Create UDFs for categorising types of queries based the nature of the query
Closed, ResolvedPublic5 Story Points

Description

Create UDFs that categorise queries:

  1. queries with logical operators (AND, OR, NOT, -, !) a-e) each one independently
  1. queries with quotes

    a) queries consisting of a single "

    b) queries with an odd number of double quotes

    c) queries with an even number of double quotes
  1. queries with wildcards (* or ?) a) queries consisting of single * b) queries consisting of single ? c) queries with final ?
  2. queries with a tilde

    a) queries consisting of single ~

    b) queries with a word-final tilde (fuzzy search)

    c) queries with a query-initial tilde (results!)
  1. queries with insource:

    a) queries with insource: and something that looks like a regex /.../
  1. queries with prefix:
  2. queries with intitle:
  3. queries with incategory:
  4. queries that do not contain any of the letters A to Z, and are not all numbers punctuation, and spaces—so, having numbers if okay, if there are some other "interesting" characters, too.
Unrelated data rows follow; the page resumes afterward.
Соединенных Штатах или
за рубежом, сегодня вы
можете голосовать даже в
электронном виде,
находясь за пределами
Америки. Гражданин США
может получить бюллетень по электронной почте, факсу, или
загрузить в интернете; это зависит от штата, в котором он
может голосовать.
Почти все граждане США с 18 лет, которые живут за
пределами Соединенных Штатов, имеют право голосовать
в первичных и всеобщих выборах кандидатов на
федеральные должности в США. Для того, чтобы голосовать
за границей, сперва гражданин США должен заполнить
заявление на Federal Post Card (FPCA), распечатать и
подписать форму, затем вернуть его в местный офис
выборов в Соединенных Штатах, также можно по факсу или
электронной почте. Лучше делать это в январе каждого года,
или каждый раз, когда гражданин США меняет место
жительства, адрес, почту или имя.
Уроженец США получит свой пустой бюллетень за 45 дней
This is a rough attempt at getting non-ASCII writing systems. If you want to do something more clever, that's very cool.
  5. queries with quot as a separate word
  6. queries with {searchTerms}
  7. queries with {@}
Ironholds updated the task description. (Show Details)
Ironholds raised the priority of this task from to Needs Triage.
Ironholds added a subscriber: Ironholds.
Restricted Application added subscribers: StudiesWorld, Aklapper. · View Herald TranscriptNov 9 2015, 11:09 PM
Ironholds updated the task description. (Show Details)Nov 9 2015, 11:11 PM
Ironholds set Security to None.
Deskana triaged this task as Normal priority.Nov 10 2015, 9:11 PM
Deskana added a subscriber: Deskana.
mpopov claimed this task.Nov 18 2015, 10:06 PM
mpopov edited a custom field.
mpopov moved this task from Backlog to In progress on the Discovery-Analysis (Current work) board.

Change 254461 had a related patch set uploaded (by Bearloga):
Functions for categorizing queries. (Work In Progress)
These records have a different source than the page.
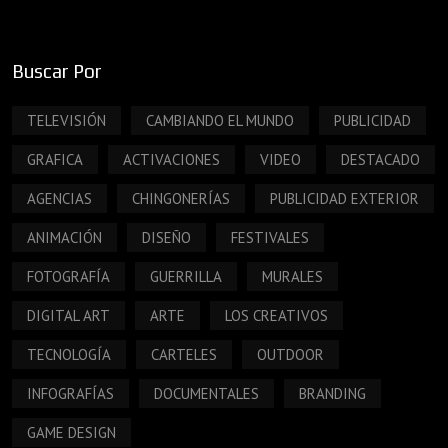
Buscar Por
TELEVISIÓN
CAMBIANDO EL MUNDO
PUBLICIDAD
GRAFICA
ACTIVACIONES
VIDEO
DESTACADO
AGENCIAS
CHINGONERÍAS
PUBLICIDAD EXTERIOR
ANIMACIÓN
DISEÑO
FESTIVALES
FOTOGRAFÍA
GUERRILLA
MURALES
DIGITAL ART
ARTE
LOS CREATIVOS
TECNOLOGÍA
CARTELES
OUTDOOR
INFOGRAFÍAS
DOCUMENTALES
BRANDING
GAME DESIGN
https://gerrit.wikimedia.org/r/254461

@mpopov so this is actually a 10% time task (I should've specified that in the description); if you wanna do UDF-werk, the replacement for the random Python script is probably more valuable.
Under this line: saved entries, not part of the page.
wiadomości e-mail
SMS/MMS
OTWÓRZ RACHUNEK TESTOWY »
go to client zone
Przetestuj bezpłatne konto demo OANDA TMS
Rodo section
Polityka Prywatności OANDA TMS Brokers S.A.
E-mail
@Ironholds Given how every time I started working on it I was pulled away to work on some urgent broken thing, this was effectively a 10% task ;P

Deskana renamed this task from Create query categoriser UDFs to Create UDFs for categorising types of queries based the nature of the query.Dec 17 2015, 9:19 PM

Tweaked title somewhat to differentiate this task from T115919: Create UDFs for categorising referers; feel free to correct or refine further.

@Nuria & @JAllemandou,

Hello! So I'm wrapping up my work on https://gerrit.wikimedia.org/r/#/c/254461/ and I'm getting weird errors that I'm not sure how to address.

hive> ADD JAR /home/bearloga/Code/refineries/refinery-hive.jar;
Added [/home/bearloga/Code/refineries/refinery-hive.jar] to class path
Added resources: [/home/bearloga/Code/refineries/refinery-hive.jar]
hive> CREATE TEMPORARY FUNCTION deconstruct AS 'org.wikimedia.analytics.refinery.hive.DeconstructQueryUDF';
OK

hive> SELECT deconstruct("rèserve d'un hèritage") AS test;
OK
test
[has non-ASCII and is not all numbers/punctuation/spaces]

hive> SELECT deconstruct("word1 AND word2 OR word3") AS test;
OK
test
[has AND, has OR]

So that works fine and dandy like it does in unit tests.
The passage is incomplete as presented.